April 16, 2026
My SEO Strategy as a Solo Developer
I built API Alerts. It’s a notification routing service for developers. I’ve been working on it for a while now and it’s at the point where the product is solid but nobody really knows about it.
I ran an Ahrefs authority check today. apialerts.com is at 2.9. mononz.com (this site) is at 0. Literally zero. That’s where we’re starting from.
I don’t have a marketing budget. I don’t have a team. I have a blog and some spare time between my day job and playing with my cat. So here’s what I’m actually doing.
The problem
I can build things. I’m pretty good at that. What I’m not good at is getting people to find them. I built API Alerts, I built Hooks (a free webhook tester), I built Hapi (API health checks). They all work. They’re all useful. But if nobody knows they exist, it doesn’t really matter.
SEO feels like the only sustainable option for a solo dev. Paid ads cost money I don’t want to spend. Social media is a treadmill. But content that ranks on Google keeps working while I sleep.
What I’m doing
This blog. You’re reading it. I’m writing here on mononz.com about what I’m building, then cross-posting the good stuff to dev.to. The canonical URL points back here so that Google credits mononz.com as the source. dev.to gives me reach and community discovery, mononz.com gets the authority over time. That’s the theory anyway.
Free tools as awareness. Hooks and Hapi aren’t just side projects. If someone searches “free webhook tester” or “api health check tool” and finds one of my tools, they also find API Alerts. They’re top-of-funnel plays that happen to be genuinely useful on their own.
The API Alerts blog. Product-focused content that targets high-intent keywords. Stuff like “how to get CI/CD build notifications” or “monitor GitHub Actions with push alerts.” People searching for those are already looking for a solution. That blog lives at apialerts.com/blog.
dev.to and Indie Hackers. Cross-posting from here when a post fits those audiences. The dev.to community is great for reach and the domain authority doesn’t hurt. I also have an API Alerts dev.to org but I’m honestly not sure how much I’ll use that vs just posting from my personal account.

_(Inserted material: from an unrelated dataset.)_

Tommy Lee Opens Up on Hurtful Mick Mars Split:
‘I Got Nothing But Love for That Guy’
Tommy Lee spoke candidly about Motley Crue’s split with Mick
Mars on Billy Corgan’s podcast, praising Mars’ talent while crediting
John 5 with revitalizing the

Twitter/X. I have @api_alerts set up. Haven’t posted anything yet. I need to start.
What I’m not doing
I’m not doing outreach or guest posting. I’m not buying backlinks. I’m not doing keyword research spreadsheets. Maybe I should be, but realistically I know I won’t keep that up. I’d rather spend that time building things and writing about them.
Will it work?
I genuinely don’t know. Domain authority of 0 is humbling. But it was always going to start at 0 and the only way to change that is to start publishing and see what happens.
My friend has a personal blog and one of his posts ranks 3rd on Google for a specific Swift query. He didn’t write it for SEO. He just wrote about something he cared about and it happened to be something people search for. That’s basically my entire strategy. Write about real stuff, publish it consistently, and hope some of it sticks.
Check back in 6 months and I’ll let you know how it went.